Black pepper oil (Piper nigrum L.) mitigates dexamethasone induced pancreatic damage via modulation of oxidative and nitrosative stress

被引:3
作者
Mahmoud, Mona F. [1 ]
Elmaghraby, Asmaa M. [2 ]
Ali, Noura [1 ]
Mostafa, Islam [3 ]
El-Shazly, Assem M. [3 ,4 ]
Abdelfattah, Mohamed A. O. [5 ]
Sobeh, Mansour [6 ]
机构
[1] Zagazig Univ, Dept Pharmacol & Toxicol, Fac Pharm, Zagazig 44519, Egypt
[2] Al Azhar Univ, Fac Med Girls, Dept Histol, Cairo, Egypt
[3] Zagazig Univ, Dept Pharmacognosy, Fac Pharm, Zagazig 44519, Egypt
[4] El Saleheya El Gadida Univ, Fac Pharm, El Saleheya El Gadida 44813, Egypt
[5] Amer Univ Middle East, Coll Engn & Technol, Kuwait, Kuwait
[6] Mohammed VI Polytechn Univ, AgroBioSci, Lot 660 Hay MoulayRachid, Ben Guerir 43150, Morocco
关键词
Dexamethasone; Nitric oxide; Oxidative stress; iNOS; Pancreas; Collagen; BETA-CARYOPHYLLENE; INSULIN-RESISTANCE; NATURAL SESQUITERPENE; LIVER; GLUCOCORTICOIDS; PROLIFERATION; HYPERGLYCEMIA; PROGRESSION; METABOLISM; CULTIVARS;
D O I
10.1016/j.biopha.2022.113456
中图分类号
R-3 [医学研究方法]; R3 [基础医学];
学科分类号
1001 ;
摘要
Dexamethasone acts as an immunosuppressive drug and has been used recently in the management of specific coronavirus disease 2019 (COVID-19) cases; however, various adverse effects could limit its use.
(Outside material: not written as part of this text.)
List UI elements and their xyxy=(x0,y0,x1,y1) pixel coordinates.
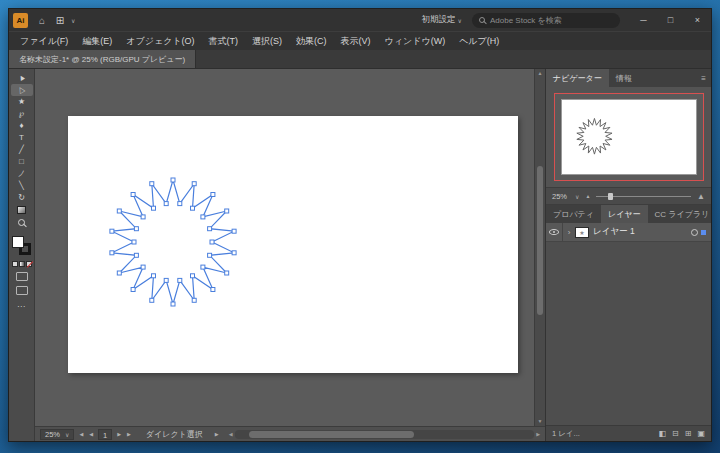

In this work, we studied the mitigation effects of black pepper oil (BP oil) on glycemic parameters, dyslipidemia, oxidative and nitrosative stress and pancreatic fibrosis in dexamethasone-treated rats. Animals were divided into five groups that were treated with vehicle, dexamethasone (10 mg/kg, SC) or black pepper oil (BP oil, 0.5 mL, or 1 mL/kg) or metformin (50 mg/kg) plus dexamethasone for 4 consecutive days. Serum insulin, blood glucose, total cholesterol, triglycerides, and Homeostatic Model Assessment for Insulin Resistance (HOMA-IR) were higher in the dexamethasone group vs the control group and decreased in BP oil and metformin groups relative to the dexamethasone group. Pancreatic nitric oxide, inducible nitric oxide synthase and malondialdehyde levels were increased in the dexamethasone group vs the control group and decreased in BP oil and metformin groups relative to the dexamethasone group. Pancreatic endothelial nitric oxide synthase and reduced glutathione were declined in the dexamethasone group vs the control group. They were increased in BP oil and metformin groups relative to the dexamethasone group. Moreover, the pancreatic islets diameter and collagen deposition were assessed and found to be higher in the dexamethasone group vs the control group. BP oil and metformin groups showed to regress this effect. In conclusion, BP oil may alleviate hyperglycemia, hyperinsulinemia, insulin resistance, dyslipidemia and pancreatic structural derangements and fibrosis by suppressing oxidative stress, increasing endogenous antioxidant levels, modulating nitric oxide signaling, preventing pancreatic stellate cells transition and collagen deposition.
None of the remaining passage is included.